### ASSIGNMENT
Tally the lines in the records underneath that contain the string "made", and state the figure by itself.

### Document understanding data
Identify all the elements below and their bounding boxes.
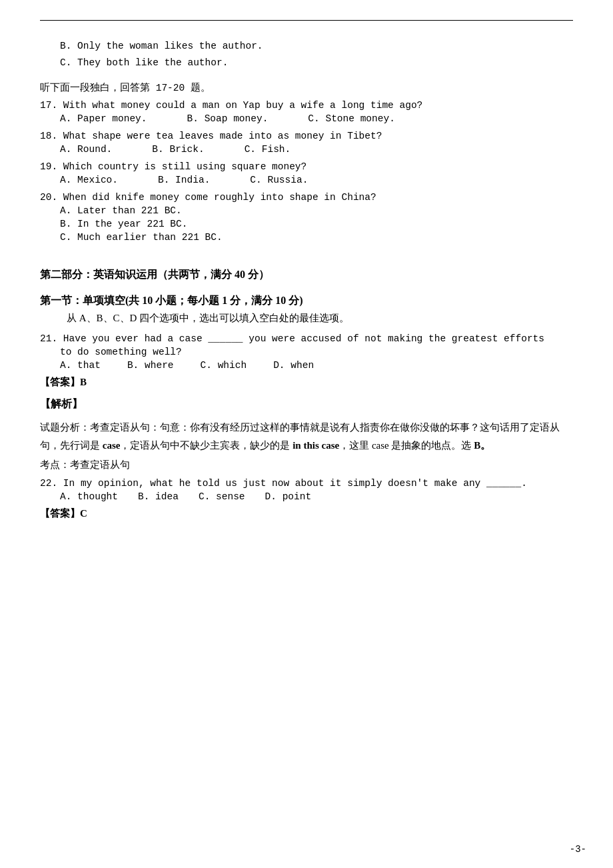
q18-opt-c: C. Fish. (245, 144, 291, 155)
page: B. Only the woman likes the author. C. T… (0, 0, 613, 868)
q20-opt-b: B. In the year 221 BC. (60, 219, 573, 229)
q22-opt-b: B. idea (138, 491, 179, 502)
section1-header: 第一节：单项填空(共 10 小题；每小题 1 分，满分 10 分) (40, 294, 573, 308)
q19-opt-a: A. Mexico. (60, 175, 118, 185)
q21-options: A. that B. where C. which D. when (60, 360, 573, 371)
q19-options: A. Mexico. B. India. C. Russia. (60, 175, 573, 185)
option-c-author: C. They both like the author. (60, 57, 573, 68)
question-21: 21. Have you ever had a case ______ you … (40, 333, 573, 471)
q21-opt-b: B. where (127, 360, 174, 371)
q20-opt-a: A. Later than 221 BC. (60, 205, 573, 216)
q22-opt-a: A. thought (60, 491, 118, 502)
q21-opt-c: C. which (201, 360, 247, 371)
question-22: 22. In my opinion, what he told us just … (40, 478, 573, 520)
section1-intro: 从 A、B、C、D 四个选项中，选出可以填入空白处的最佳选项。 (67, 312, 573, 325)
q21-analysis-header: 【解析】 (40, 397, 573, 411)
q19-opt-b: B. India. (158, 175, 210, 185)
q17-text: 17. With what money could a man on Yap b… (40, 100, 573, 111)
q19-opt-c: C. Russia. (250, 175, 308, 185)
q22-opt-d: D. point (265, 491, 312, 502)
q20-text: 20. When did knife money come roughly in… (40, 192, 573, 203)
q19-text: 19. Which country is still using square … (40, 161, 573, 172)
q21-analysis-text: 试题分析：考查定语从句：句意：你有没有经历过这样的事情就是说有人指责你在做你没做… (40, 419, 573, 455)
part2-header: 第二部分：英语知识运用（共两节，满分 40 分） (40, 268, 573, 282)
q22-line1: 22. In my opinion, what he told us just … (40, 478, 573, 489)
q22-answer: 【答案】C (40, 507, 573, 520)
q17-opt-c: C. Stone money. (308, 113, 395, 124)
q22-opt-c: C. sense (199, 491, 245, 502)
q17-opt-b: B. Soap money. (187, 113, 269, 124)
q21-line1: 21. Have you ever had a case ______ you … (40, 333, 573, 344)
page-number: -3- (570, 844, 586, 855)
q17-opt-a: A. Paper money. (60, 113, 147, 124)
q21-opt-a: A. that (60, 360, 101, 371)
question-18: 18. What shape were tea leaves made into… (40, 131, 573, 155)
q21-line2: to do something well? (60, 347, 573, 357)
q22-options: A. thought B. idea C. sense D. point (60, 491, 573, 502)
q18-text: 18. What shape were tea leaves made into… (40, 131, 573, 141)
option-b-author: B. Only the woman likes the author. (60, 41, 573, 51)
question-20: 20. When did knife money come roughly in… (40, 192, 573, 243)
q20-opt-c: C. Much earlier than 221 BC. (60, 232, 573, 243)
q18-opt-a: A. Round. (60, 144, 112, 155)
top-divider (40, 20, 573, 21)
intro-options: B. Only the woman likes the author. C. T… (40, 41, 573, 68)
q18-options: A. Round. B. Brick. C. Fish. (60, 144, 573, 155)
question-17: 17. With what money could a man on Yap b… (40, 100, 573, 124)
q21-opt-d: D. when (273, 360, 314, 371)
listen-section-label: 听下面一段独白，回答第 17-20 题。 (40, 81, 573, 94)
q18-opt-b: B. Brick. (152, 144, 204, 155)
question-19: 19. Which country is still using square … (40, 161, 573, 185)
q21-key-point: 考点：考查定语从句 (40, 459, 573, 471)
q17-options: A. Paper money. B. Soap money. C. Stone … (60, 113, 573, 124)
q21-answer: 【答案】B (40, 376, 573, 389)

### SOLUTION FOR THIS TASK
2